Proof. It is clear that regularity conditions 1 and 2 holds. Since
\[
\frac{\partial f(\boldsymbol x;\theta)}{\partial\theta}=\sum _ {i=1}^{n}f _ 1\cdots f _ {i-1}\frac{\partial f _ i}{\partial \theta}f _ {i+1}\cdots f _ n,
\]taking integral, by Fubini's theorem we have \int|\partial f/\partial \theta|\, \mu(\mathrm d\boldsymbol x)<\infty. Again by Fubini's theorem,
\[
\int\frac{\partial f(\boldsymbol x;\theta)}{\partial\theta}\, \mu(\mathrm d\boldsymbol x)=0.

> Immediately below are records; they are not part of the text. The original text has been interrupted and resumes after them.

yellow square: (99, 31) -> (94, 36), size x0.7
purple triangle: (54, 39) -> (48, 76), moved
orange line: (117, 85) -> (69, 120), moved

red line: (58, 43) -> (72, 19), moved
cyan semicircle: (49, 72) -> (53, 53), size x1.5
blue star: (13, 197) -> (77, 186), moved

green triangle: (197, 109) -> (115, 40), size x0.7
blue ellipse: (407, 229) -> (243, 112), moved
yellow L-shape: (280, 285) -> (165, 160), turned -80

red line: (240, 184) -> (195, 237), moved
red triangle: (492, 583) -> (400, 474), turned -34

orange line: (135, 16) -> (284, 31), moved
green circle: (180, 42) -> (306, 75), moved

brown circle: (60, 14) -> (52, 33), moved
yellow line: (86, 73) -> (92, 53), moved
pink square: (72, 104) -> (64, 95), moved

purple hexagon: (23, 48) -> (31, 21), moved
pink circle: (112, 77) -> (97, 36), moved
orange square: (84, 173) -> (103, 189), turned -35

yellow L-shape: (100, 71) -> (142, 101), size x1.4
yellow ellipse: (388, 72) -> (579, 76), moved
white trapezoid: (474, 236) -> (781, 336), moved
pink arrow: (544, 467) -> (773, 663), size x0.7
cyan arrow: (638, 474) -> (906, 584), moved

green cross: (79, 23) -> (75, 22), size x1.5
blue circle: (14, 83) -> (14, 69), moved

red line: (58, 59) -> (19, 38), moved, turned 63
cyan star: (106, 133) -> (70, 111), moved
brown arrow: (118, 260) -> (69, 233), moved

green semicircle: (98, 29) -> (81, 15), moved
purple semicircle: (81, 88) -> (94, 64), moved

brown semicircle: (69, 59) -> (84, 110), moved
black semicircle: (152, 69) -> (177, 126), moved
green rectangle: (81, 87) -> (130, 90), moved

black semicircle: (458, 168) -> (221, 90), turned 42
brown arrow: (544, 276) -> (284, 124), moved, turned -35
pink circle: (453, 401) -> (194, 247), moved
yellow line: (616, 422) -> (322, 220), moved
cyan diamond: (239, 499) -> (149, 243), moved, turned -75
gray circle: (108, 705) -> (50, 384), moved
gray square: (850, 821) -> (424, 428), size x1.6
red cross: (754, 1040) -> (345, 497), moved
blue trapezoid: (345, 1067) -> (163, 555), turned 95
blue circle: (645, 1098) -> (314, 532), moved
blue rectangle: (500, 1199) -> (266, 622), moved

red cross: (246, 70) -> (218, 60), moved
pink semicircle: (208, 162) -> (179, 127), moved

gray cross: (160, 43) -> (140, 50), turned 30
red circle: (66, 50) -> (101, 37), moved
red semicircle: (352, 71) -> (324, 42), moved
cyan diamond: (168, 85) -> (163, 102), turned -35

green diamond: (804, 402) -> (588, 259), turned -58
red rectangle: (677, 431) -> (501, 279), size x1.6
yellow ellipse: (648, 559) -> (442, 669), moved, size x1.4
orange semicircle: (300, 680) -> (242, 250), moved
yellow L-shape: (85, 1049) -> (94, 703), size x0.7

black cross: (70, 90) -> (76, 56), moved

\]Thus regularity condition 3 holds.
\begin{align*}
&\mathbb E\Big[\Big(\frac{\partial}{\partial \theta}\ln f(\mathbf x;\theta)\Big)^2\Big] =\mathbb E\Big[\Big(\sum _ {i=1}^{n}\frac{\partial}{\partial \theta}\ln f _ i(\mathrm x _ i;\theta)\Big)^2\Big], \\
={}& \sum _ {i=1}^{n}\mathbb E\Big[\Big(\frac{\partial}{\partial \theta}\ln f _ i(\mathrm x _ i;\theta)\Big)^2\Big]+\sum _ {i,j}\mathbb E \Big[\Big(\frac{\partial}{\partial \theta}\ln f _ i(\mathrm x _ i;\theta)\Big)\Big(\frac{\partial}{\partial \theta}\ln f _ j(\mathrm x _ j;\theta)\Big)\Big] \\
={}& \sum _ {i=1}^{n}\mathbb E\Big[\Big(\frac{\partial}{\partial \theta}\ln f _ i(\mathrm x _ i;\theta)\Big)^2\Big]+\sum _ {i,j}\mathbb E \Big[\frac{\partial}{\partial \theta}\ln f _ i(\mathrm x _ i;\theta)\Big]\mathbb E\Big[\frac{\partial}{\partial \theta}\ln f _ j(\mathrm x _ j;\theta)\Big] \\
={}& \sum _ {i=1}^{n}\mathbb E\Big[\Big(\frac{\partial}{\partial \theta}\ln f _ i(\mathrm x _ i;\theta)\Big)^2\Big].
\end{align*}
Thus regularity condition 4 and I(\theta)=I _ 1(\theta)+\dots+I _ n(\theta) holds.
2.4. Data processing
The Fisher information cannot increase after data processing. Specifically, suppose \mathrm t=t(\mathbf x) is a statistic with density g(t;\theta), f and g satisfy the four regularity conditions and we can interchange the order of differentiation and integration under any domain of integration, then
\begin{equation}\label{1}
I _ {\mathbf x}(\theta)\geqslant I _ {\mathrm t}(\theta).
\end{equation}
Proof. For any measurable A,
\begin{align*}
&\int _ A\Big(\frac{\partial}{\partial\theta}\ln g(t;\theta)\Big)g(t;\theta)\, \mathrm d\mu _ t(t) =\frac{\partial}{\partial\theta}\int _ A g(t;\theta)\, \mathrm d\mu _ t(t) \\
={}&\frac{\partial}{\partial\theta}\int _ {t^{-1}(A)}f(\boldsymbol x;\theta)\, \mathrm d\mu(\boldsymbol x) =\int _ {t^{-1}(A)}\Big(\frac{\partial}{\partial\theta}\ln f(\boldsymbol x;\theta)\Big)f(\boldsymbol x;\theta)\, \mathrm d\mu(\boldsymbol x).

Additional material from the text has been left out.